Saturday, 9 August 2014

Potato Vs Vinegar

My dinners again... Today I would like to share a little bit useful information to everyone. I prepared potato for the dinner as you can see from the photo. This is a new cooking my China friend shared with me. I like this very much.

Potatoes is one of my favourite food. This is more interesting when she taught me to add in vinegar into the potatoes during the cooking so that the potato will become crispy. Any type of vinegar will do, I tried the black vinegar and white vinegar, the effect is about the same, only the outcome -- colour is different. The pototes in the photo was added with black vinegar. Therefore the colour is darker. This is something new for me, not sure whether it's new for everyone.

The texture of the potatoes become totally different when added with vinegar. It becomes more crispy and will not become soft and mushy, regardless how long you cook it. Well, I like potatoes, doesn't matter how is the preparation. But this cooking is really interesting and I like the crispy texture very much.

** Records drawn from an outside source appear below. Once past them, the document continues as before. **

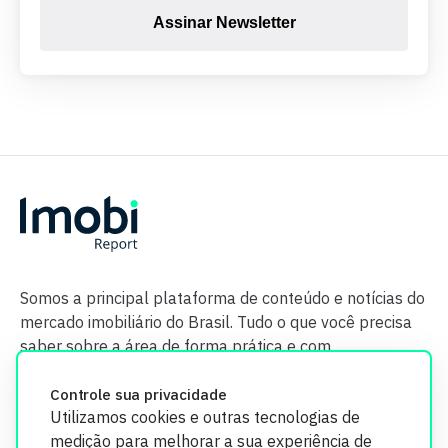
Assinar Newsletter
Somos a principal plataforma de conteúdo e notícias do
mercado imobiliário do Brasil. Tudo o que você precisa
saber sobre a área de forma prática e com
credibilidade.
Controle sua privacidade
Utilizamos cookies e outras tecnologias de
medição para melhorar a sua experiência de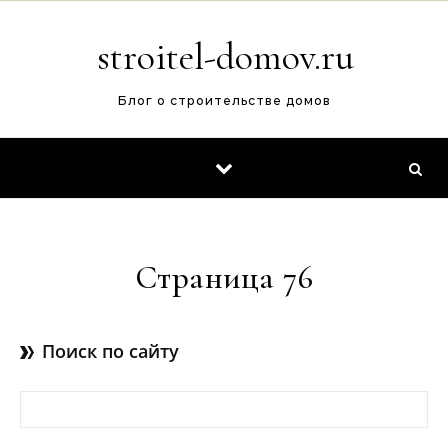
Перейти к содержимому
stroitel-domov.ru
Блог о строительстве домов
Страница 76
Поиск по сайту
Найти: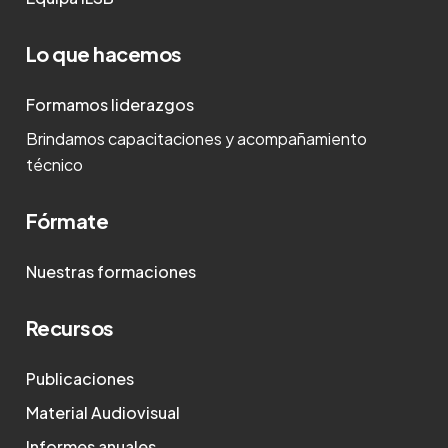
Lo que hacemos
Formamos liderazgos
Brindamos capacitaciones y acompañamiento
técnico
Fórmate
Nuestras formaciones
Recursos
Publicaciones
Material Audiovisual
Informes anuales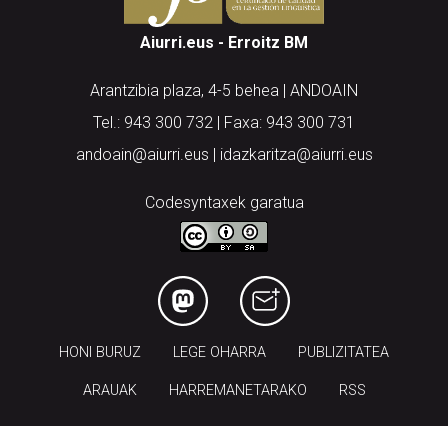
Aiurri.eus - Erroitz BM
Arantzibia plaza, 4-5 behea | ANDOAIN
Tel.: 943 300 732 | Faxa: 943 300 731
andoain@aiurri.eus | idazkaritza@aiurri.eus
Codesyntaxek garatua
HONI BURUZ
LEGE OHARRA
PUBLIZITATEA
ARAUAK
HARREMANETARAKO
RSS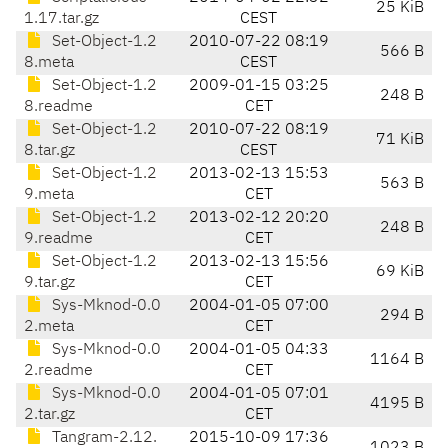
25 KiB
1.17.tar.gz
CEST
Set-Object-1.2
2010-07-22 08:19
566 B
8.meta
CEST
Set-Object-1.2
2009-01-15 03:25
248 B
8.readme
CET
Set-Object-1.2
2010-07-22 08:19
71 KiB
8.tar.gz
CEST
Set-Object-1.2
2013-02-13 15:53
563 B
9.meta
CET
Set-Object-1.2
2013-02-12 20:20
248 B
9.readme
CET
Set-Object-1.2
2013-02-13 15:56
69 KiB
9.tar.gz
CET
Sys-Mknod-0.0
2004-01-05 07:00
294 B
2.meta
CET
Sys-Mknod-0.0
2004-01-05 04:33
1164 B
2.readme
CET
Sys-Mknod-0.0
2004-01-05 07:01
4195 B
2.tar.gz
CET
Tangram-2.12.
2015-10-09 17:36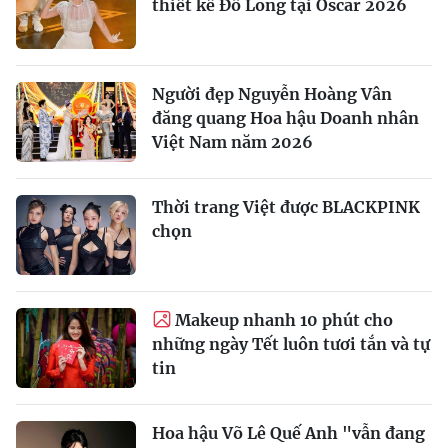
thiết kế Đỗ Long tại Oscar 2026
Người đẹp Nguyễn Hoàng Vân
đăng quang Hoa hậu Doanh nhân
Việt Nam năm 2026
Thời trang Việt được BLACKPINK
chọn
Makeup nhanh 10 phút cho
những ngày Tết luôn tươi tắn và tự
tin
Hoa hậu Võ Lê Quế Anh "vẫn đang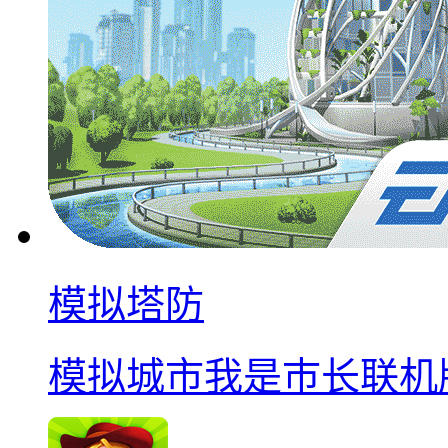
模拟塔防
模拟城市我是巿长联机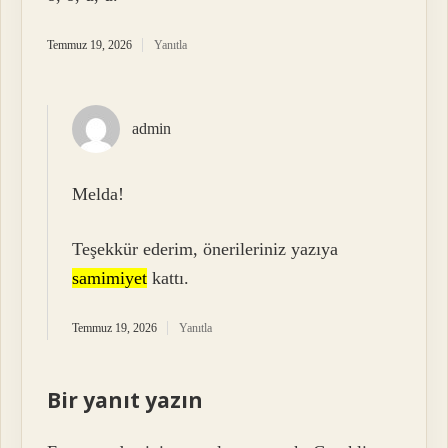
Temmuz 19, 2026
Yanıtla
admin
Melda!
Teşekkür ederim, önerileriniz yazıya
samimiyet
kattı.
Temmuz 19, 2026
Yanıtla
Bir yanıt yazın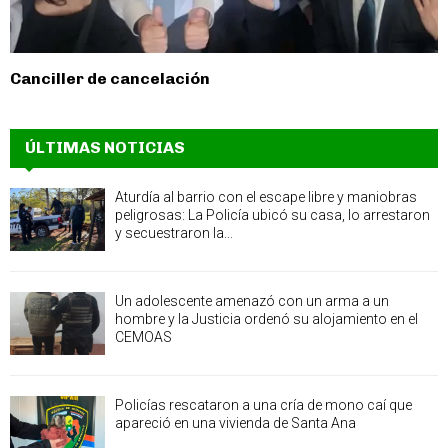
Canciller de cancelación
ÚLTIMAS NOTICIAS
Aturdía al barrio con el escape libre y maniobras
peligrosas: La Policía ubicó su casa, lo arrestaron
y secuestraron la...
Un adolescente amenazó con un arma a un
hombre y la Justicia ordenó su alojamiento en el
CEMOAS
Policías rescataron a una cría de mono caí que
apareció en una vivienda de Santa Ana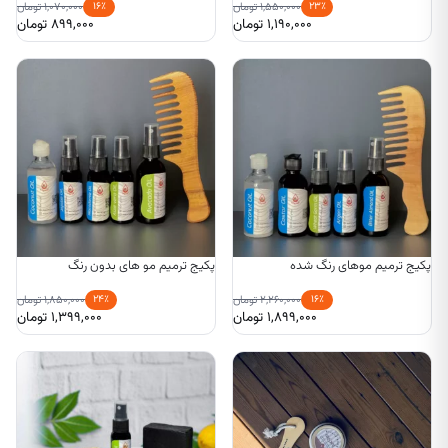
۱۶٪
۲۳٪
۱,۵۵۰,۰۰۰
تومان
۱,۰۷۰,۰۰۰
تومان
۱,۱۹۰,۰۰۰
تومان
۸۹۹,۰۰۰
تومان
پکیج ترمیم موهای رنگ شده
پکیج ترمیم مو های بدون رنگ
۲۴٪
۱۶٪
۲,۲۶۰,۰۰۰
تومان
۱,۸۵۰,۰۰۰
تومان
۱,۸۹۹,۰۰۰
تومان
۱,۳۹۹,۰۰۰
تومان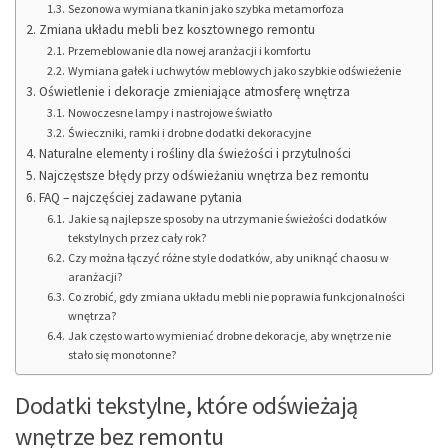
Sezonowa wymiana tkanin jako szybka metamorfoza
Zmiana układu mebli bez kosztownego remontu
Przemeblowanie dla nowej aranżacji i komfortu
Wymiana gałek i uchwytów meblowych jako szybkie odświeżenie
Oświetlenie i dekoracje zmieniające atmosferę wnętrza
Nowoczesne lampy i nastrojowe światło
Świeczniki, ramki i drobne dodatki dekoracyjne
Naturalne elementy i rośliny dla świeżości i przytulności
Najczęstsze błędy przy odświeżaniu wnętrza bez remontu
FAQ – najczęściej zadawane pytania
Jakie są najlepsze sposoby na utrzymanie świeżości dodatków
tekstylnych przez cały rok?
Czy można łączyć różne style dodatków, aby uniknąć chaosu w
aranżacji?
Co zrobić, gdy zmiana układu mebli nie poprawia funkcjonalności
wnętrza?
Jak często warto wymieniać drobne dekoracje, aby wnętrze nie
stało się monotonne?
Dodatki tekstylne, które odświeżają
wnętrze bez remontu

I googled a bit on what actually happen when vinegar is added. As I qoute from this website,
Potatoes are made up of a series of cells that contain starch granules. These cells are glued together with pectin. As the potato cooks, the pectin slowly breaks down, and the starch granules start absorbing water. When you overcook them, the first thing that happens is the pectin breaks down too far. The potato cells start falling away, and the whole thing turns mushy.

Pectin breaks down much more slowly in acidic environments. A tablespoon of vinegar per quart of water was enough to boil the potatoes without having to worry about whether or not they'll overcook. 



I cooked again another potatoes dish with vinegar, this time I sliced the potatoes. The photo above is the outcome, this is more spicy dish, Look at the potatoes, you can see the edge of them are still edgy, and not mushy.

Interesting, right? Just a sharing with everyone!